Keystone State Talks Swaps

Pennsylvania officials yesterday weighed in on an initiative to prohibit local governments from using derivatives, with most participants in the public hearing urging greater state regulation and guidelines for such instruments rather than ending swaps at the local level.

The Senate Finance Committee held the meeting to hear from market participants and stakeholders regarding two initiatives.

S. 1277 would end the use of swap agreements for cities, towns, school districts, and local authorities and repeal Act 23, which lawmakers signed into law in 2003 and opened the door for derivative use at the local level. Another bill, S. 1278 would require municipalities to hire outside financial advisers through a competitive bidding process.

The bills are in response to millions of dollars that Pennsylvania school districts have lost in swap agreements. In one swap contract, the Bethlehem Area School District in Lehigh County was forced to absorb a net cost of $8.84 million.

The district in May 2009 paid counterparty JPMorgan Chase & Co. a termination fee of $12.3 million when the district refinanced a 2003 floating-rate note deal to fixed rate after Dexia SA did not renew a liquidity enhancement on the variable-rate notes. The district had received a $3.46 million up-front payment for entering into the derivative.

Sen. Lisa Boscola, who represents parts of Lehigh County, is the primary sponsor for both measures.

She stressed that taxpayers should not have to take on potentially higher property taxes to offset losses from derivative agreements that went sour for local issuers.

“We must put an end to all this,” Boscola said during the committee hearing. “The goal of my legislative package is solely to protect taxpayer dollars. Taxpayer dollars should never, ever be compromised again with financial swaps in my school district, or in any municipality, or by any other municipal authority.”

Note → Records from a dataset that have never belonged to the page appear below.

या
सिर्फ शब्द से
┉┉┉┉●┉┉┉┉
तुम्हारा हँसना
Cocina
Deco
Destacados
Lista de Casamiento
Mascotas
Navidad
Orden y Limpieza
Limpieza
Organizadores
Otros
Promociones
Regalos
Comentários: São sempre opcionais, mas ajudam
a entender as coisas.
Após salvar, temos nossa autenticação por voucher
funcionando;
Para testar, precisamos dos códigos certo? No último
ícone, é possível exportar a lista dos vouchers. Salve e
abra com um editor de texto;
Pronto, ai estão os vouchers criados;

Robert Teplitz, chief counsel and director of policy and planning at the Department of the Auditor General, agreed that municipalities and local governments should not be able to use swaps and derivatives.

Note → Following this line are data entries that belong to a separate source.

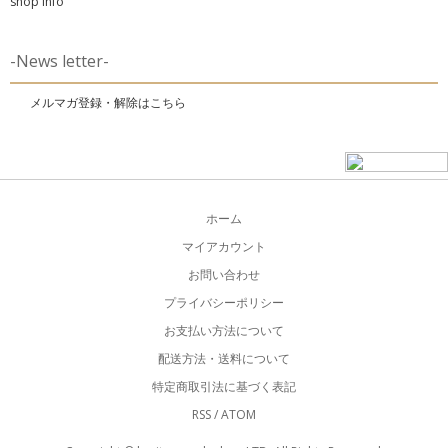
shop info
-News letter-
メルマガ登録・解除はこちら
ホーム
マイアカウント
お問い合わせ
プライバシーポリシー
お支払い方法について
配送方法・送料について
特定商取引法に基づく表記
RSS
/
ATOM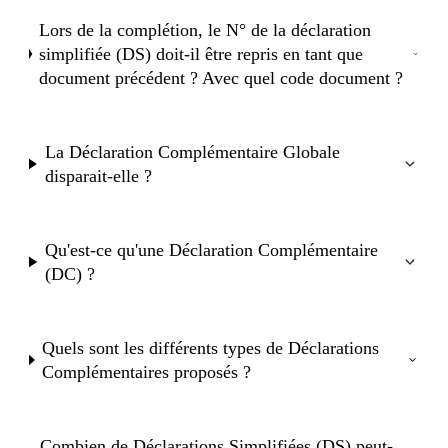
Lors de la complétion, le N° de la déclaration
simplifiée (DS) doit-il être repris en tant que
document précédent ? Avec quel code document ?
La Déclaration Complémentaire Globale
disparait-elle ?
Qu'est-ce qu'une Déclaration Complémentaire
(DC) ?
Quels sont les différents types de Déclarations
Complémentaires proposés ?
Combien de Déclarations Simplifiées (DS) peut-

Along with losses that schools districts took on from such instruments, he pointed out several other government entities that would be forced to pay counterparties millions of dollars if they had to terminate their swaps today or have already paid banks in negative derivative deals.

The Pennsylvania Turnpike Commission in December made eight payments totaling $52.6 million to counterparties to end swap contracts. That amount totals more than one month of toll collections.

Some of the issuers involved — the Delaware River Port Authority, the Southeastern Pennsylvania Transportation Authority, and the PTC — are transportation entities that cannot afford to lose money in financial transactions as the state faces a nearly $500 million funding gap for infrastructure in fiscal 2011, he said.

“Public money that could be funding transportation has been lost through swaps, and additional public funds are at risk,” Teplitz told the committee. “Instead of sending our money to Wall Street, we should be investing it in our critical transportation needs here in Pennsylvania.”

While many speakers recommended greater state oversight, education, and restrictions on derivatives, Teplitz said the state should ban swap contracts at the local level.

However, several market participants — including the Pennsylvania School Board Association — said derivatives can be a necessary financing tool that can enable issuers to obtain lower interest rates.

Supporters of derivatives said additional state guidance, restrictions on the number of swaps and the total amount of swaps a municipality could hold, and mandatory fee disclosures, including the actual dollar amounts as opposed to formula quotes, are some examples of how further regulation would enhance the use of derivatives.

“The reality is everybody uses whatever finance tool they can to manage their assets and their liabilities,” said Jay Wenger, managing director at Susquehanna Group Advisors Inc. “We believe this is a very valuable finance tool. We think it’s one that can and should be sharpened, not taken out of the tool box and thrown away.”

While derivatives can bring basis risk and counterparty risk, and leave issuers reliant on liquidity providers, when used prudently, swaps can offer local governments debt-service savings, said Patrick Cusatis, assistant professor of finance at Penn State Harrisburg.

“If the proper guidelines are in place, the savings relative to the risk are greater,” Cusatis said.